_Your task_:
Where in the data below does the word "mail" appear? Copy every line that has it.

Entries taken from a collection
==========
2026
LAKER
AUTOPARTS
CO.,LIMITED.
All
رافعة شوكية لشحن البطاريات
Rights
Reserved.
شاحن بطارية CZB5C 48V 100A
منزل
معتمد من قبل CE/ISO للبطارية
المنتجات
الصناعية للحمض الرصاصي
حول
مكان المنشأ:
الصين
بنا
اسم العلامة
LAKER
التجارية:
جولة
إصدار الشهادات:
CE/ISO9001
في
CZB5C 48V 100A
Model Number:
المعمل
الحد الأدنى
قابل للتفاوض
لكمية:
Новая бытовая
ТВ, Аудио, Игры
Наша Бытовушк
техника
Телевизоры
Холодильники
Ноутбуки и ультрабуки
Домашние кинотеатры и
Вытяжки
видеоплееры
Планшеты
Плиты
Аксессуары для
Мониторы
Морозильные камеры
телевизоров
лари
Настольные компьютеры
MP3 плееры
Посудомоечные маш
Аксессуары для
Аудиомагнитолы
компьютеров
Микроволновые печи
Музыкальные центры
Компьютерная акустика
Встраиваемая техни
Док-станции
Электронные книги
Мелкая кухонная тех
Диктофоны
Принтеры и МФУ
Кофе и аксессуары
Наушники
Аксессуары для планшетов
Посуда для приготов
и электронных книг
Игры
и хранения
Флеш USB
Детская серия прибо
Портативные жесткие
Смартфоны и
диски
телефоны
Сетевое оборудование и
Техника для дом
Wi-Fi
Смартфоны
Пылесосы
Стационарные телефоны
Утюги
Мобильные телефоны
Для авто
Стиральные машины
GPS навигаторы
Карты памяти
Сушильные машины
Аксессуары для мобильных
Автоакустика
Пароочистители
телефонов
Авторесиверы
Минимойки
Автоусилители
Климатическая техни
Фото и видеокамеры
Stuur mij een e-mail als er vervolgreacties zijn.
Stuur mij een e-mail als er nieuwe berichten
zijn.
==========
_Response area_:
Stuur mij een e-mail als er vervolgreacties zijn.
Stuur mij een e-mail als er nieuwe berichten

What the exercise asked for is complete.